Records supplied:
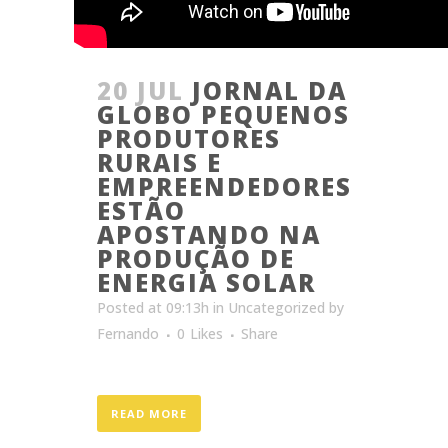
20 JUL
JORNAL DA
GLOBO PEQUENOS
PRODUTORES
RURAIS E
EMPREENDEDORES
ESTÃO
APOSTANDO NA
PRODUÇÃO DE
ENERGIA SOLAR
Posted at 09:13h
in
Uncategorized
by
Fernando
0
Likes
Share
READ MORE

Activity:
For this exercise, return every entry verbatim and omit all pictures.

Answer space:
20 JUL
JORNAL DA
GLOBO PEQUENOS
PRODUTORES
RURAIS E
EMPREENDEDORES
ESTÃO
APOSTANDO NA
PRODUÇÃO DE
ENERGIA SOLAR
Posted at 09:13h
in
Uncategorized
by
Fernando
0
Likes
Share
READ MORE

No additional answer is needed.